Hi i was having similar probs - constipation, diarreah, then severe pain at the base of my sternum for about three months. I had a colonscopy and endoscopy - showed nothing important. I was prescribed all sort of stomach meds (omeprizole, etc) - no help... abdomen felt constantly contracting/spasming, leading to shortness of breath. I told my GP it's not really my stomach - IT'S PAIN!!!! She gave me vicodin, and that was the only thing that stopped the pain... i was having trouble standing up, like my body insisted upon bending forward... really weird... it did feel almost diaphragmatic too, to me.. like uncontrollable spasm. So yes i can relate, but have trouble figuring out the exact cause of it all. hope you feel better, i know it sux. Be well.

Hello Herb, My thoughts go to you for a speedy recovery. You must be very uncomfortable. Have you had any improvement yet? Please know there is no age barrier on any of Ben's Friends support sites. I am an old girl (53) who currently feels even older Lol. (Lol = Laugh out loud). Any of the younger generation slang you don't know the meaning of I am happy to educate you. I have a 25 yr son and a 22 yr daughter so I hear it pretty frequently. I was only telling an American friend of mine the other day that the slang from my generation is being lost to new slang. I am Australian and our slang was not crude or insulting but I guess people that lived in higher society did not approve of the use of slang in conversation. Therefore using slang was an indication that you came from an average Australian class. My father made my brother and I practice speaking as one does from English High Society. Ha ha. We got teased for being a 'pommy'. Back to your subject, sorry.......

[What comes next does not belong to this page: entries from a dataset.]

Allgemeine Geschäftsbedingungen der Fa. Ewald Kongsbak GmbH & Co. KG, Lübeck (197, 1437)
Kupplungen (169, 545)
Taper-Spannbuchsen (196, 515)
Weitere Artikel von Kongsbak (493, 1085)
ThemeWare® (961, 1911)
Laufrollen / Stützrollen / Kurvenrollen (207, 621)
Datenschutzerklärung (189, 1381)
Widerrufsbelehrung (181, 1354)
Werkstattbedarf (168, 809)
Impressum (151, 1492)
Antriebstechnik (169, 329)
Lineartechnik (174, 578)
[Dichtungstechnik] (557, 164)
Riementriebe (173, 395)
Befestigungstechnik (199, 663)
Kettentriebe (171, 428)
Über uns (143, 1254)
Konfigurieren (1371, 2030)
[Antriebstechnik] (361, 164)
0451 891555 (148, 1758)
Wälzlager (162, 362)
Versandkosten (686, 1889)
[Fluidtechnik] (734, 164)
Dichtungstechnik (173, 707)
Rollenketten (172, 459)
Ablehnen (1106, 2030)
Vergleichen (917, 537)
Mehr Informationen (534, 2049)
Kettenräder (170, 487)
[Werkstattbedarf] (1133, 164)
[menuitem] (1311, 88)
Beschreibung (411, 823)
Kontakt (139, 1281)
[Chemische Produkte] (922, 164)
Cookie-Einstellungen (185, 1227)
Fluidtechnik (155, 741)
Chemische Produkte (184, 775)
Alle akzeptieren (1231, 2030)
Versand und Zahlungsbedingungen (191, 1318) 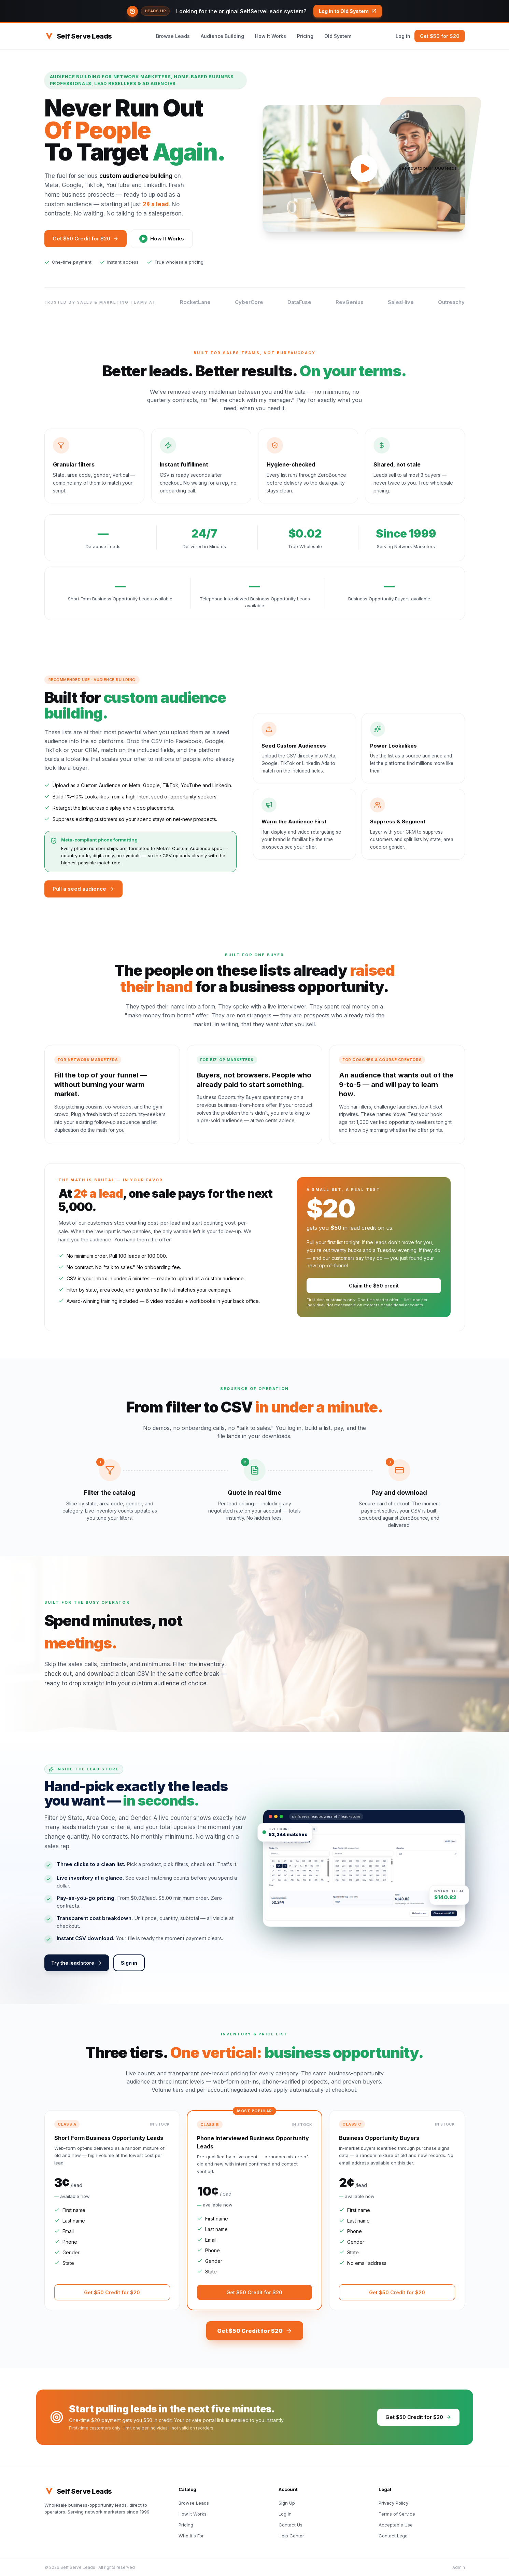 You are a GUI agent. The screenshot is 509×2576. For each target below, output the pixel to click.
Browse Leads (173, 36)
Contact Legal (394, 2535)
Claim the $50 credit (374, 1286)
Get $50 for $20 (439, 36)
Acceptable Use (396, 2525)
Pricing (305, 36)
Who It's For (191, 2535)
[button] (254, 11)
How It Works (270, 36)
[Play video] (364, 168)
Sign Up (287, 2503)
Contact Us (290, 2525)
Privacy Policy (393, 2503)
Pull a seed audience (83, 889)
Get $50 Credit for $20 (85, 238)
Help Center (291, 2535)
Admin (458, 2567)
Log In (285, 2514)
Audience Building (222, 36)
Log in (403, 36)
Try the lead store (76, 1963)
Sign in (129, 1963)
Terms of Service (397, 2514)
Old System (337, 36) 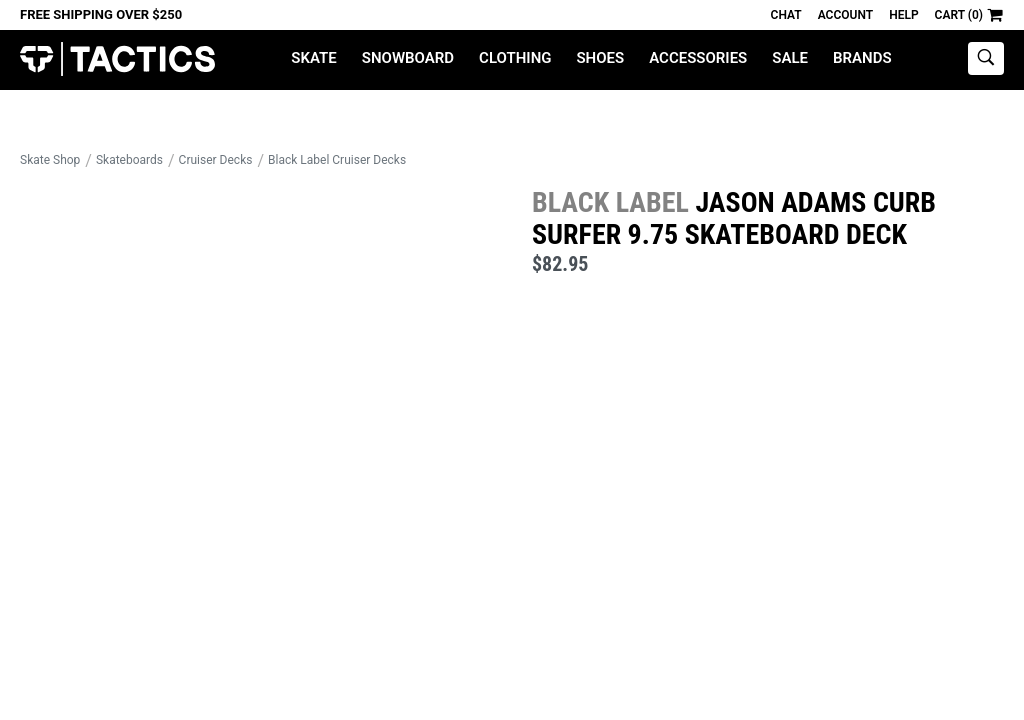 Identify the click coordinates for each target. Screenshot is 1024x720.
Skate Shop (50, 160)
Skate (313, 58)
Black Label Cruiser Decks (337, 160)
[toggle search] (986, 58)
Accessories (698, 58)
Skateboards (129, 160)
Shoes (600, 58)
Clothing (515, 58)
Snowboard (408, 58)
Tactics (117, 59)
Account (845, 15)
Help (903, 15)
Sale (790, 58)
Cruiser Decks (216, 160)
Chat (786, 15)
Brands (862, 58)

I have not experienced your problem however I was going to suggest to keep a diary of your symptoms, your pain level and your diet to see if there is any pattern. You don't need to go out and buy a diary. An old lined exercise book will do. Just write the date at the top of your comment and the time of day your pain is bad or even improved.

At the moment I am participating in a long term study into Opiate pain relief. Sometimes I forget, but most of the time I just pencil in my pain score and the time/date. If you have anyone that could type up a document on a computer that would make it a bit easier. I could do that for you and email it to you if you have a printer.

You certainly don't have to be age challenged to have any memory loss. Not saying you do, just when I go to the Doctor if I don't have all my symptoms written down I often forget to mention things. Brain Fog Ha ha

Good luck and please let us know how you get on.